US vs. AT&T: A Court Fight Over the Future of TV

Early signs suggest the legal fight over AT&T’s $85 billion Time Warner takeover will focus heavily on the small screen, drawing much of its evidence from the companies’ video rivals. Those competitors argue the telecom company will use Time Warner’s entertainment assets against them. Dish Network, Showtime owner CBS, 21st Century Fox, Netflix, and Starz are among the companies that have provided information that the US Department of Justice could use to bolster its case that the megadeal would hinder competition in the market for pay-TV content. Government lawyers have subpoenaed roughly 30 third parties for information in the case, Justice Department attorney Craig Conrath told federal judge Richard Leon at a pretrial hearing.
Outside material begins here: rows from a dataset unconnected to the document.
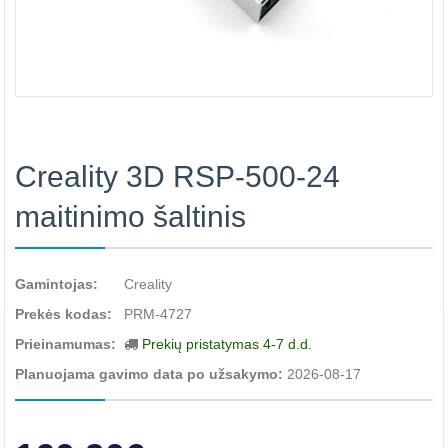
Creality 3D RSP-500-24
maitinimo šaltinis
Gamintojas:
Creality
Prekės kodas:
PRM-4727
Prieinamumas:
Prekių pristatymas 4-7 d.d.
Planuojama gavimo data po užsakymo:
2026-08-17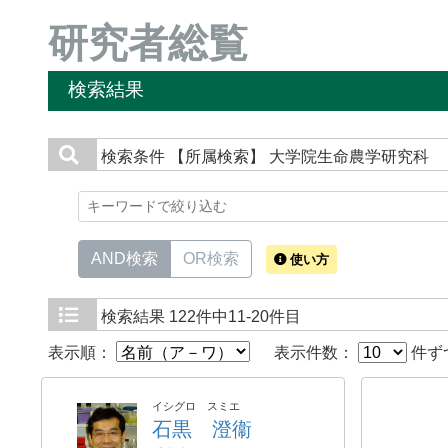
研究者総覧
検索結果
検索条件
【所属検索】 大学院生命農学研究科
AND検索
OR検索
使い方
検索結果
122件中11-20件目
表示順：
表示件数：
件ず
イシグロ スミエ
石黒 澄衞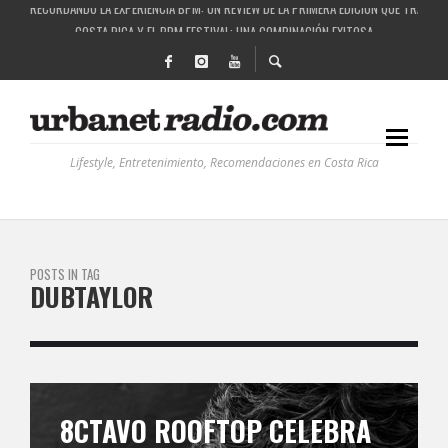
COSTA RICA Y EL BPM FESTIVAL: UNA COMBINACIÓN EXITOSA
RUTAS NATURBANAS: EL PROYECTO QUE ESTÁ TRANSFORMANDO LA CALIDAD DE VIDA 
LA HISTORIA DETRÁS DE LA MÚSICA ELECTRÓNICA: BBC RADIOPHONIC WORKSHOP
Lifestyle, Entretenimiento, Recomendaciones en Costa Rica
POSTS IN TAG
DUBTAYLOR
8CTAVO ROOFTOP CELEBRA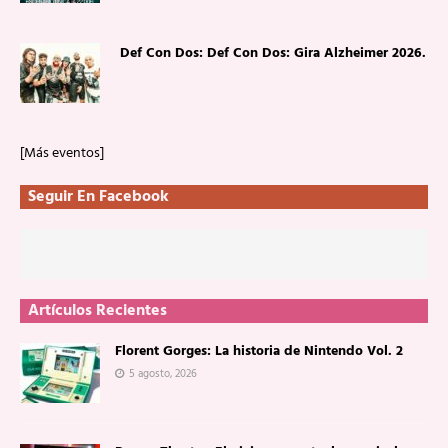
Def Con Dos: Def Con Dos: Gira Alzheimer 2026.
[Más eventos]
Seguir En Facebook
Artículos Recientes
Florent Gorges: La historia de Nintendo Vol. 2
5 agosto, 2026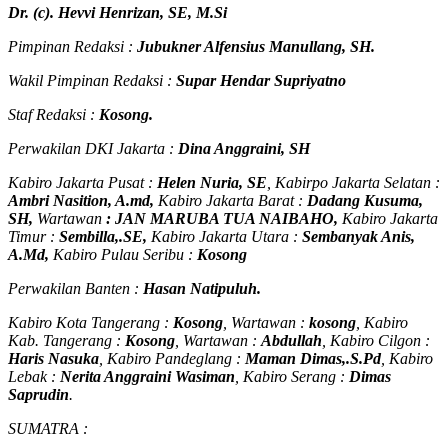
Dr. (c). Hevvi Henrizan, SE, M.Si
Pimpinan Redaksi :
Jubukner Alfensius Manullang, SH.
Wakil Pimpinan Redaksi :
Supar Hendar Supriyatno
Staf Redaksi :
Kosong.
Perwakilan DKI Jakarta :
Dina Anggraini, SH
Kabiro Jakarta Pusat :
Helen Nuria, SE
, Kabirpo Jakarta Selatan :
Ambri Nasition, A.md,
Kabiro Jakarta Barat :
Dadang Kusuma,
SH,
Wartawan
:
J
AN MARUBA TUA
NAIBAHO,
Kabiro Jakarta
Timur :
Sembilla,.SE,
Kabiro Jakarta Utara :
Sembanyak Anis,
A.Md,
Kabiro Pulau Seribu :
Kosong
Perwakilan Banten :
Hasan Natipuluh.
Kabiro Kota Tangerang :
Kosong
, Wartawan :
kosong
, Kabiro
Kab. Tangerang :
Kosong
, Wartawan :
Abdullah
, Kabiro Cilgon :
Haris Nasuka
, Kabiro Pandeglang :
Maman Dimas,.S.Pd
, Kabiro
Lebak :
Nerita Anggraini Wasiman
, Kabiro Serang :
Dimas
Saprudin
.
SUMATRA :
Such requests are typical in high-profile antitrust cases. AT&T is also gearing up for the legal fight. The company has drawn up a wish list of 22 potential witnesses, while the government has requested up to 35, AT&T’s lead attorney Daniel Petrocelli said. Perhaps most central to the case is how the AT&T-Time Warner deal would affect rival video distributors. AT&T, which would own Warner Bros. as well as cable channels like TNT and CNN, has said that the television ecosystem is awash in content and that its deal won’t deter the industry transformation that is taking place. AT&T has argued that the emergence of newer platforms like Netflix and the entry of tech giants like Amazon Inc. into video content means that new consumers will still be able to choose among traditional TV services and online services regardless of what the telecom company does with Time Warner. The Justice Department sees things differently, arguing that a postmerger AT&T could force rival TV providers to pay more for Time Warner content like Cartoon Network and TNT, which broadcasts many NBA games. It also argues that AT&T’s control of Time Warner could hinder innovation in online TV packages that have drawn growing interest from consumers looking to drop traditional cable or satellite service.